=== WHAT TO DO ===
The whole of the data is to be reproduced exactly.

=== INPUT FOR THIS TASK ===
◇ ◇ ◇

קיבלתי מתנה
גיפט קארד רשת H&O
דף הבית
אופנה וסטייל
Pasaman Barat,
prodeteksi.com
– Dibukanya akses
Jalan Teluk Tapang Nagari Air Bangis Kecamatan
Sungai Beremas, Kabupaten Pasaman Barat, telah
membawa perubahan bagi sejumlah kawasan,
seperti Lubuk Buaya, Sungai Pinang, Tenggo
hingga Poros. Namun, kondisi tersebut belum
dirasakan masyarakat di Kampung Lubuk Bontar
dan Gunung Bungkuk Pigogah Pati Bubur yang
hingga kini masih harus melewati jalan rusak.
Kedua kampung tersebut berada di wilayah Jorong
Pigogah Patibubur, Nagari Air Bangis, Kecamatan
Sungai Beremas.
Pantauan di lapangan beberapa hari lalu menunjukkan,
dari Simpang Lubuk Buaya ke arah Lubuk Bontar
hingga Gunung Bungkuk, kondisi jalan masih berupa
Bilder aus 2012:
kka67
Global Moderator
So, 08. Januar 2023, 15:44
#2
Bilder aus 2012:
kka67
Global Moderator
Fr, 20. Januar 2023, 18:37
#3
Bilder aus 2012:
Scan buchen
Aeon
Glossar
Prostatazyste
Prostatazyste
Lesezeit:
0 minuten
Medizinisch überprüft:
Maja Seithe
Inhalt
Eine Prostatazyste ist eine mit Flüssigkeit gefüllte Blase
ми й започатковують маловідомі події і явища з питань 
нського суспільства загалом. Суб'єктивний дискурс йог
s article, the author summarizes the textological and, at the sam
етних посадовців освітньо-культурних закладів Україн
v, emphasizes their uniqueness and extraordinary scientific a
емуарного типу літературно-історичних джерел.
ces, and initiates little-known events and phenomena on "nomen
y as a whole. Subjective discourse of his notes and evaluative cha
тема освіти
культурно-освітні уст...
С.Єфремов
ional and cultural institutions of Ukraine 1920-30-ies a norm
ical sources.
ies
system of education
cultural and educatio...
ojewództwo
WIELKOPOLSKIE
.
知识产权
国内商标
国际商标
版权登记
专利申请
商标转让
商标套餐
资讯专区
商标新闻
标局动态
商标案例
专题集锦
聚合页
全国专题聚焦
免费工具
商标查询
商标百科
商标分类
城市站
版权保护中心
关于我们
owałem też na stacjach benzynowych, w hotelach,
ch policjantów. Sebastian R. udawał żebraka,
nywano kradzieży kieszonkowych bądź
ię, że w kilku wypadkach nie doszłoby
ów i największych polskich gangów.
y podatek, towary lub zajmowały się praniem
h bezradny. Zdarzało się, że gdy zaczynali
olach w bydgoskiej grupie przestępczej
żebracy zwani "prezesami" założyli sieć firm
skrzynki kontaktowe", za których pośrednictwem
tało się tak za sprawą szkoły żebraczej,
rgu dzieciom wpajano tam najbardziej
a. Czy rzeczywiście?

◇ ◇ ◇

=== TASK SOLUTION ===
קיבלתי מתנה
גיפט קארד רשת H&O
דף הבית
אופנה וסטייל
Pasaman Barat,
prodeteksi.com
– Dibukanya akses
Jalan Teluk Tapang Nagari Air Bangis Kecamatan
Sungai Beremas, Kabupaten Pasaman Barat, telah
membawa perubahan bagi sejumlah kawasan,
seperti Lubuk Buaya, Sungai Pinang, Tenggo
hingga Poros. Namun, kondisi tersebut belum
dirasakan masyarakat di Kampung Lubuk Bontar
dan Gunung Bungkuk Pigogah Pati Bubur yang
hingga kini masih harus melewati jalan rusak.
Kedua kampung tersebut berada di wilayah Jorong
Pigogah Patibubur, Nagari Air Bangis, Kecamatan
Sungai Beremas.
Pantauan di lapangan beberapa hari lalu menunjukkan,
dari Simpang Lubuk Buaya ke arah Lubuk Bontar
hingga Gunung Bungkuk, kondisi jalan masih berupa
Bilder aus 2012:
kka67
Global Moderator
So, 08. Januar 2023, 15:44
#2
Bilder aus 2012:
kka67
Global Moderator
Fr, 20. Januar 2023, 18:37
#3
Bilder aus 2012:
Scan buchen
Aeon
Glossar
Prostatazyste
Prostatazyste
Lesezeit:
0 minuten
Medizinisch überprüft:
Maja Seithe
Inhalt
Eine Prostatazyste ist eine mit Flüssigkeit gefüllte Blase
ми й започатковують маловідомі події і явища з питань 
нського суспільства загалом. Суб'єктивний дискурс йог
s article, the author summarizes the textological and, at the sam
етних посадовців освітньо-культурних закладів Україн
v, emphasizes their uniqueness and extraordinary scientific a
емуарного типу літературно-історичних джерел.
ces, and initiates little-known events and phenomena on "nomen
y as a whole. Subjective discourse of his notes and evaluative cha
тема освіти
культурно-освітні уст...
С.Єфремов
ional and cultural institutions of Ukraine 1920-30-ies a norm
ical sources.
ies
system of education
cultural and educatio...
ojewództwo
WIELKOPOLSKIE
.
知识产权
国内商标
国际商标
版权登记
专利申请
商标转让
商标套餐
资讯专区
商标新闻
标局动态
商标案例
专题集锦
聚合页
全国专题聚焦
免费工具
商标查询
商标百科
商标分类
城市站
版权保护中心
关于我们
owałem też na stacjach benzynowych, w hotelach,
ch policjantów. Sebastian R. udawał żebraka,
nywano kradzieży kieszonkowych bądź
ię, że w kilku wypadkach nie doszłoby
ów i największych polskich gangów.
y podatek, towary lub zajmowały się praniem
h bezradny. Zdarzało się, że gdy zaczynali
olach w bydgoskiej grupie przestępczej
żebracy zwani "prezesami" założyli sieć firm
skrzynki kontaktowe", za których pośrednictwem
tało się tak za sprawą szkoły żebraczej,
rgu dzieciom wpajano tam najbardziej
a. Czy rzeczywiście?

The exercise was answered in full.